**What the task requires**
The response should contain only those lines of the entries below that include the string "Phát".

Source material Start Marker

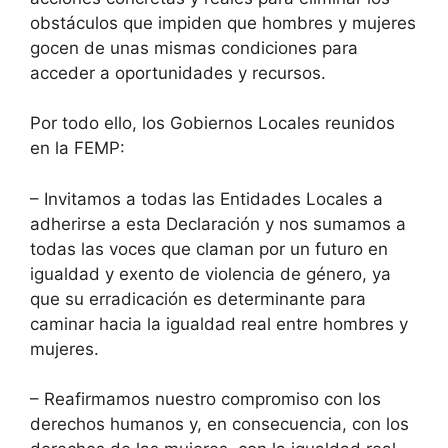
obstáculos que impiden que hombres y mujeres
gocen de unas mismas condiciones para
acceder a oportunidades y recursos.
Por todo ello, los Gobiernos Locales reunidos
en la FEMP:
– Invitamos a todas las Entidades Locales a
adherirse a esta Declaración y nos sumamos a
todas las voces que claman por un futuro en
igualdad y exento de violencia de género, ya
que su erradicación es determinante para
caminar hacia la igualdad real entre hombres y
mujeres.
– Reafirmamos nuestro compromiso con los
derechos humanos y, en consecuencia, con los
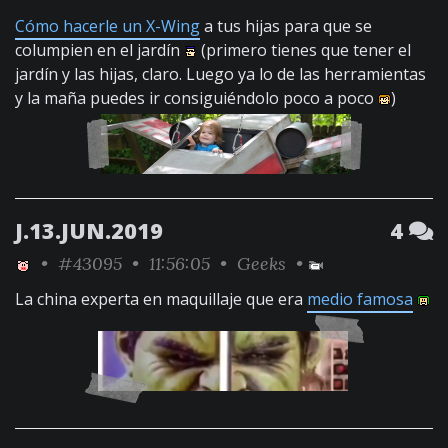
Cómo hacerle un X-Wing
a tus hijas para que se
columpien en el jardín
(primero tienes que tener el
jardín y las hijas, claro. Luego ya lo de las herramientas
y la maña puedes ir consiguiéndolo poco a poco
)
J.13.JUN.2019
4
•
#43095
• 11:56:05 •
Geeks
•
La china experta en maquillaje que era
medio famosa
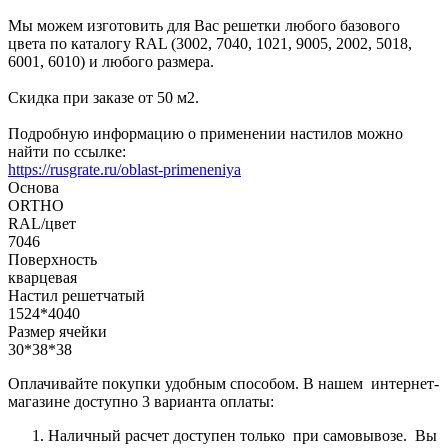
Мы можем изготовить для Вас решетки любого базового
цвета по каталогу RAL (3002, 7040, 1021, 9005, 2002, 5018,
6001, 6010) и любого размера.
Скидка при заказе от 50 м2.
Подробную информацию о применении настилов можно
найти по ссылке:
https://rusgrate.ru/oblast-primeneniya
Основа
ORTHO
RAL/цвет
7046
Поверхность
кварцевая
Настил решетчатый
1524*4040
Размер ячейки
30*38*38
Оплачивайте покупки удобным способом. В нашем интернет-
магазине доступно 3 варианта оплаты:
Наличный расчет доступен только при самовывозе. Вы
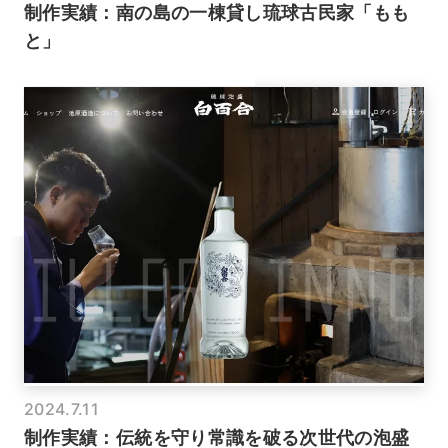
制作実績：南の島の一棟貸し琉球古民家「もも
と」
2024.7.11
制作実績：伝統を守り常識を破る次世代の泡盛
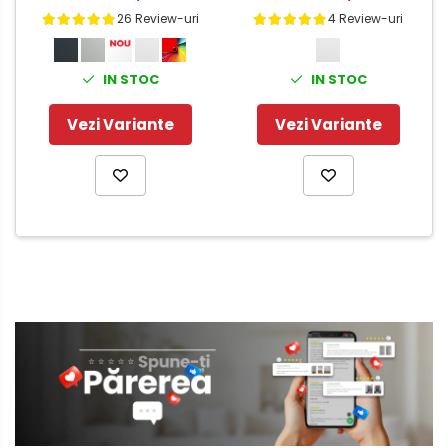
26 Review-uri
4 Review-uri
IN STOC
IN STOC
Vezi Variante
Vezi Variante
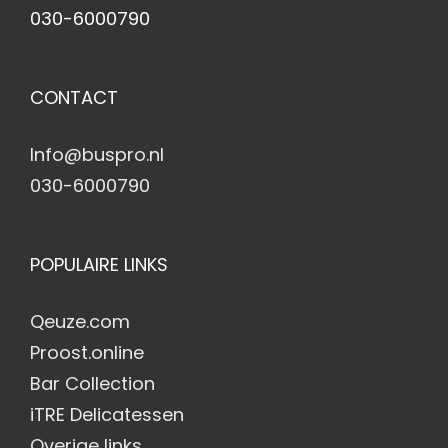
030-6000790
CONTACT
Info@buspro.nl
030-6000790
POPULAIRE LINKS
Qeuze.com
Proost.online
Bar Collection
iTRE Delicatessen
Overige links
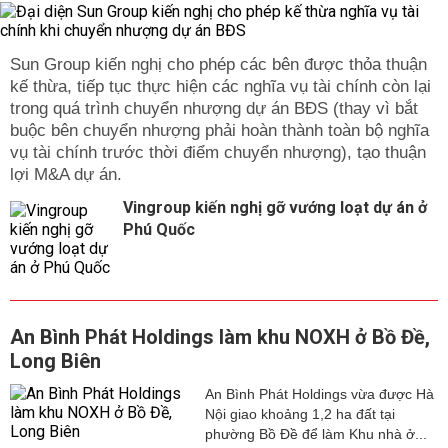
Sun Group kiến nghị cho phép các bên được thỏa thuận
kế thừa, tiếp tục thực hiện các nghĩa vụ tài chính còn lại
trong quá trình chuyển nhượng dự án BĐS (thay vì bắt
buộc bên chuyển nhượng phải hoàn thành toàn bộ nghĩa
vụ tài chính trước thời điểm chuyển nhượng), tạo thuận
lợi M&A dự án.
Vingroup kiến nghị gỡ vướng loạt dự án ở
Phú Quốc
An Bình Phát Holdings làm khu NOXH ở Bồ Đề,
Long Biên
An Bình Phát Holdings vừa được Hà
Nội giao khoảng 1,2 ha đất tại
phường Bồ Đề để làm Khu nhà ở...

Source material End Marker

**Solution to this problem**
An Bình Phát Holdings làm khu NOXH ở Bồ Đề,
An Bình Phát Holdings vừa được Hà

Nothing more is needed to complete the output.